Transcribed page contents
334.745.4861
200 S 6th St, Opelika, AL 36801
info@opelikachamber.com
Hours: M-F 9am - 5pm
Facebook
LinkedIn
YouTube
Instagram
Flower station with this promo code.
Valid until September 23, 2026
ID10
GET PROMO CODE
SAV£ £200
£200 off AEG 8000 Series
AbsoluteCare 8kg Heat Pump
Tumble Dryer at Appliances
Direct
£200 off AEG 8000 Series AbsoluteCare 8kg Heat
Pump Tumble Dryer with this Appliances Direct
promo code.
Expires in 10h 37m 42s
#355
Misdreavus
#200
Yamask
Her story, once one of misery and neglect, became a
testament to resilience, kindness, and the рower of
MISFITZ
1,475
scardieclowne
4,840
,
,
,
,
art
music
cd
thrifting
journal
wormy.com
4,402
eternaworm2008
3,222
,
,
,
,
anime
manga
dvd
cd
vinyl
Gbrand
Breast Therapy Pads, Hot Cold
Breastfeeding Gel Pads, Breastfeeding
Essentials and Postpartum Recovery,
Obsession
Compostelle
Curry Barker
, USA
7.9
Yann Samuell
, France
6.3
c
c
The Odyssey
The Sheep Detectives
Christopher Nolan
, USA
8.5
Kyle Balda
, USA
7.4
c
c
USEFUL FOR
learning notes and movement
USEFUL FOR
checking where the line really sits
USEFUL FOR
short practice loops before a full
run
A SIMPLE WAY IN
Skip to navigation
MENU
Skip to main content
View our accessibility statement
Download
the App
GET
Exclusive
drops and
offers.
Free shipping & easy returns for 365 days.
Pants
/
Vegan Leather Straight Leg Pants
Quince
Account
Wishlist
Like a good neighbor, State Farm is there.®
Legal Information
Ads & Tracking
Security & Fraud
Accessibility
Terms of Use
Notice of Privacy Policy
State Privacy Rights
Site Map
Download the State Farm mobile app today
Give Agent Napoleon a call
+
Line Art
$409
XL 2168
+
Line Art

▶ _THE PROBLEM_: Whichever lines of the records above hold the word "Pants" should all be copied out.

▶ _RESULT OF THIS EXERCISE_:
Pants
Vegan Leather Straight Leg Pants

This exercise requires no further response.